── Data for processing ──

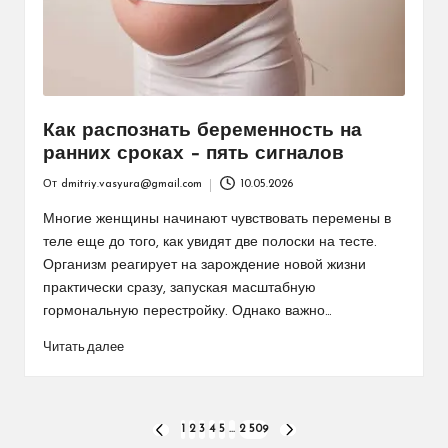
Как распознать беременность на
ранних сроках – пять сигналов
От
dmitriy.vasyura@gmail.com
10.05.2026
Запись
от
Многие женщины начинают чувствовать перемены в
теле еще до того, как увидят две полоски на тесте.
Организм реагирует на зарождение новой жизни
практически сразу, запуская масштабную
гормональную перестройку. Однако важно…
Читать далее
Пагинация
1
2
3
4
5
…
2 509
ПРЕДЫДУЩАЯ
СЛЕДУЮЩАЯ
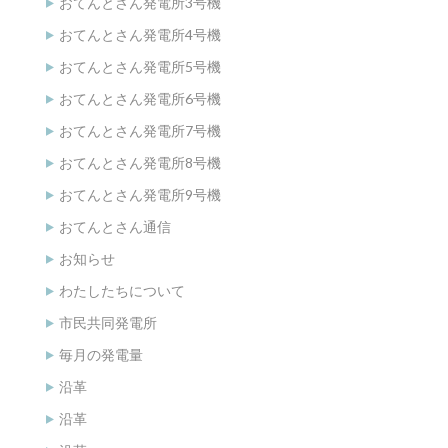
おてんとさん発電所3号機
おてんとさん発電所4号機
おてんとさん発電所5号機
おてんとさん発電所6号機
おてんとさん発電所7号機
おてんとさん発電所8号機
おてんとさん発電所9号機
おてんとさん通信
お知らせ
わたしたちについて
市民共同発電所
毎月の発電量
沿革
沿革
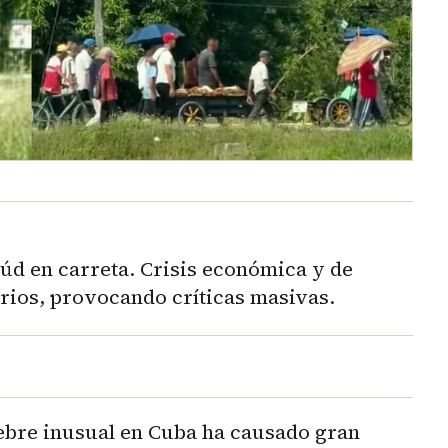
úd en carreta. Crisis económica y de
rios, provocando críticas masivas.
ebre inusual en Cuba ha causado gran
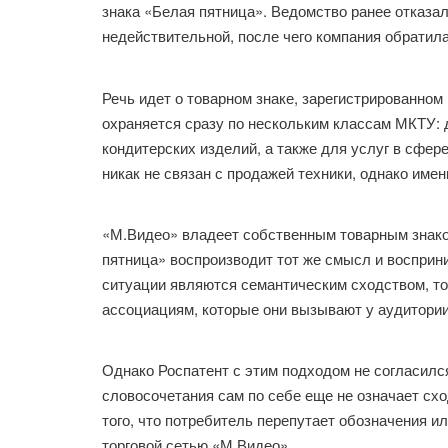
знака «Белая пятница». Ведомство ранее отказа
недействительной, после чего компания обратила
Речь идет о товарном знаке, зарегистрированном
охраняется сразу по нескольким классам МКТУ: 
кондитерских изделий, а также для услуг в сфе
никак не связан с продажей техники, однако имен
«М.Видео» владеет собственным товарным знаком
пятница» воспроизводит тот же смысл и восприн
ситуации являются семантическим сходством, то
ассоциациям, которые они вызывают у аудитории
Однако Роспатент с этим подходом не согласилс
словосочетания сам по себе еще не означает сх
того, что потребитель перепутает обозначения и
торговой сетью «М.Видео».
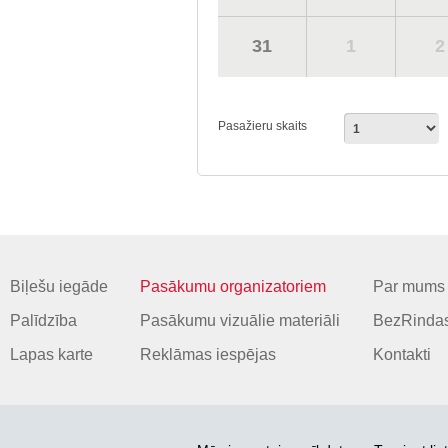
31
1
2
Pasažieru skaits
Biļešu iegāde
Pasākumu organizatoriem
Par mums
Palīdzība
Pasākumu vizuālie materiāli
BezRindas
Lapas karte
Reklāmas iespējas
Kontakti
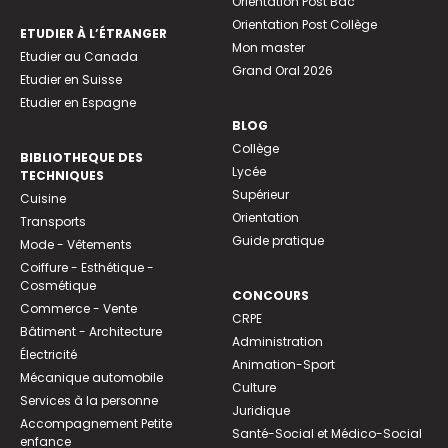
Orientation Post Bac
Orientation Post Collège
ETUDIER À L’ÉTRANGER
Mon master
Etudier au Canada
Grand Oral 2026
Etudier en Suisse
Etudier en Espagne
BLOG
Collège
BIBLIOTHEQUE DES
Lycée
TECHNIQUES
Supérieur
Cuisine
Orientation
Transports
Guide pratique
Mode - Vêtements
Coiffure - Esthétique -
Cosmétique
CONCOURS
Commerce - Vente
CRPE
Bâtiment - Architecture
Administration
Électricité
Animation-Sport
Mécanique automobile
Culture
Services à la personne
Juridique
Accompagnement Petite
Santé-Social et Médico-Social
enfance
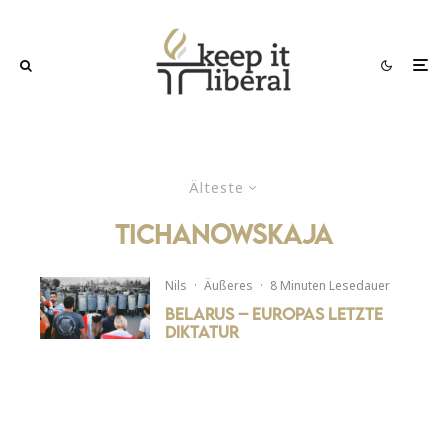
Älteste
Tichanowskaja
Nils
·
Äußeres
·
8 Minuten Lesedauer
Belarus – Europas letzte
Diktatur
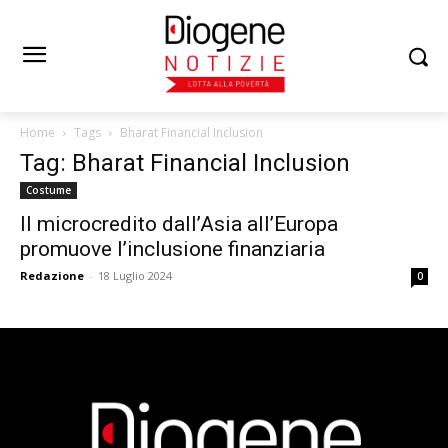
Home
Tags
Bharat Financial Inclusion
Tag: Bharat Financial Inclusion
Costume
Il microcredito dall’Asia all’Europa
promuove l’inclusione finanziaria
Redazione
-
18 Luglio 2024
0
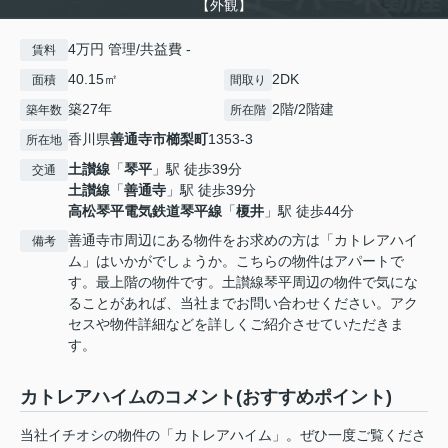
【外観】
4万円 管理/共益費 -
賃料
40.15㎡
2DK
面積
間取り
築27年
2階/2階建
築年数
所在階
香川県
善通寺市
櫛梨町
1353-3
所在地
土讃線
「
琴平
」駅 徒歩39分
交通
土讃線
「
善通寺
」駅 徒歩39分
高松琴平電気鉄道琴平線
「
榎井
」駅 徒歩44分
善通寺市周辺にある物件をお求めの方は「カトレアハイ
備考
ム」はいかがでしょうか。こちらの物件はアパートで
す。最上階の物件です。土讃線琴平周辺の物件で気にな
ることがあれば、当社までお問い合わせください。アク
セスや物件詳細などを詳しくご紹介させていただきま
す。
カトレアハイムのコメント(おすすめポイント)
当社イチオシの物件の「カトレアハイム」。ぜひ一度ご覧くださ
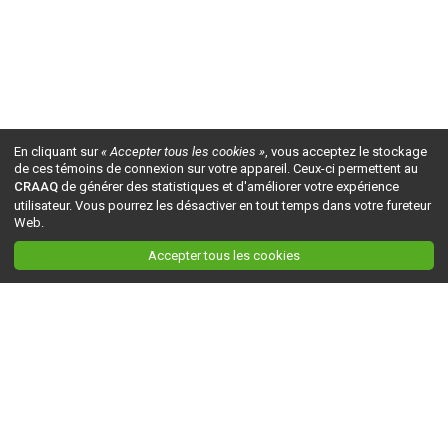
En cliquant sur
« Accepter tous les cookies »
, vous acceptez le stockage
de ces témoins de connexion sur votre appareil. Ceux-ci permettent au
CRAAQ
de générer des statistiques et d'améliorer votre expérience
utilisateur. Vous pourrez les désactiver en tout temps dans votre fureteur
Web.
Accepter tous les cookies
Ceci est la version du site en
développement
. Pour la version en
production
, visitez ce
lien
.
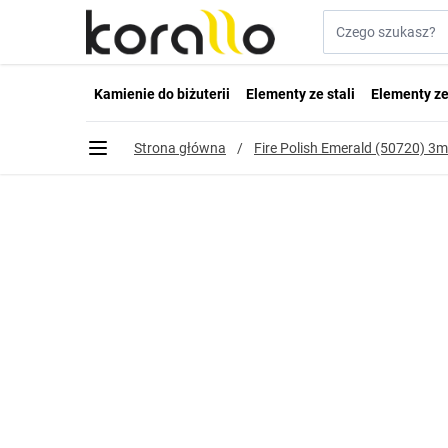
Przejdź do treści
Szukaj w sklepie...
Kamienie do biżuterii
Elementy ze stali
Elementy ze
Strona główna
/
Fire Polish Emerald (50720) 3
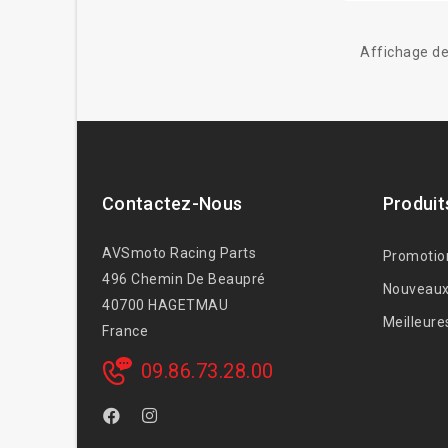
Affichage de
Contactez-Nous
Produit
AVSmoto Racing Parts
Promotio
496 Chemin De Beaupré
Nouveaux
40700 HAGETMAU
Meilleure
France
09.86.73.28.00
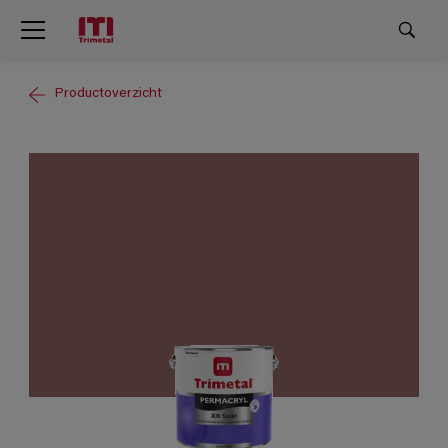
Productoverzicht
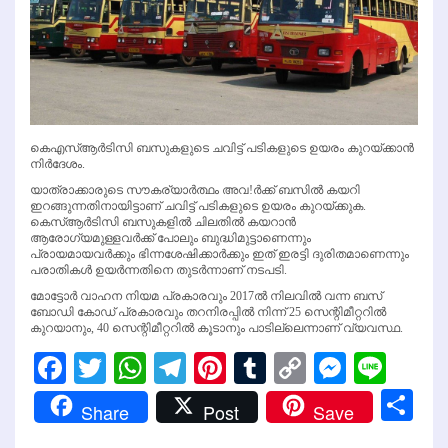
കെഎസ്ആര്‍ടിസി ബസുകളുടെ ചവിട്ട് പടികളുടെ ഉയരം കുറയ്ക്കാന്‍
നിര്‍ദേശം.
യാത്രാക്കാരുടെ സൗകര്യാര്‍ത്ഥം അവ!ര്‍ക്ക് ബസില്‍ കയറി
ഇറങ്ങുന്നതിനായിട്ടാണ് ചവിട്ട് പടികളുടെ ഉയരം കുറയ്ക്കുക.
കെസ്ആര്‍ടിസി ബസുകളില്‍ ചിലതില്‍ കയറാന്‍
ആരോഗ്യമുള്ളവര്‍ക്ക് പോലും ബുദ്ധിമുട്ടാണെന്നും
പ്രായമായവര്‍ക്കും ഭിന്നശേഷിക്കാര്‍ക്കും ഇത് ഇരട്ടി ദുരിതമാണെന്നും
പരാതികള്‍ ഉയര്‍ന്നതിനെ തുടര്‍ന്നാണ് നടപടി.
മോട്ടോര്‍ വാഹന നിയമ പ്രകാരവും 2017ല്‍ നിലവില്‍ വന്ന ബസ്
ബോഡി കോഡ് പ്രകാരവും തറനിരപ്പില്‍ നിന്ന് 25 സെന്റിമീറ്ററില്‍
കുറയാനും, 40 സെന്റിമീറ്ററില്‍ കൂടാനും പാടില്ലെന്നാണ് വ്യവസ്ഥ.
Facebook
Twitter
WhatsApp
Telegram
Pinterest
Tumblr
Copy
Messen
Line
Link
Sh
Share
Post
Save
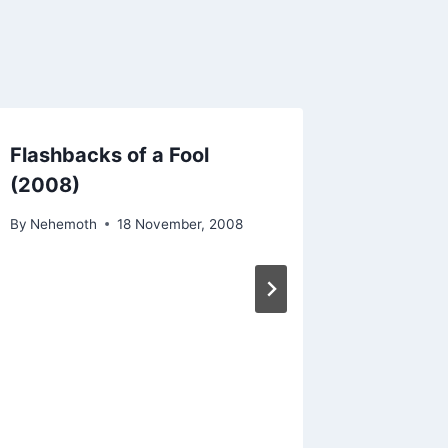
Flashbacks of a Fool
(2008)
By
Nehemoth
18 November, 2008
Incend
By
Nehemo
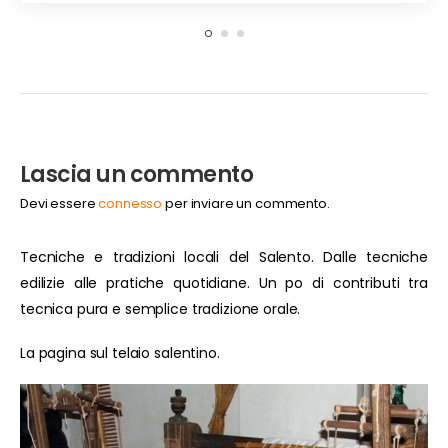
Lascia un commento
Devi essere
connesso
per inviare un commento.
Tecniche e tradizioni locali del Salento. Dalle tecniche
edilizie alle pratiche quotidiane. Un po di contributi tra
tecnica pura e semplice tradizione orale.
La pagina sul telaio salentino.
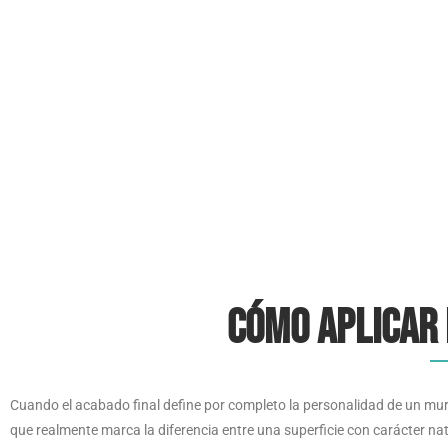
Cómo aplicar
Cuando el acabado final define por completo la personalidad de un mur
que realmente marca la diferencia entre una superficie con carácter na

───

Problem statement:
Only the number is needed: count the lines of the material that include "Pasākumu".

Solution below:
2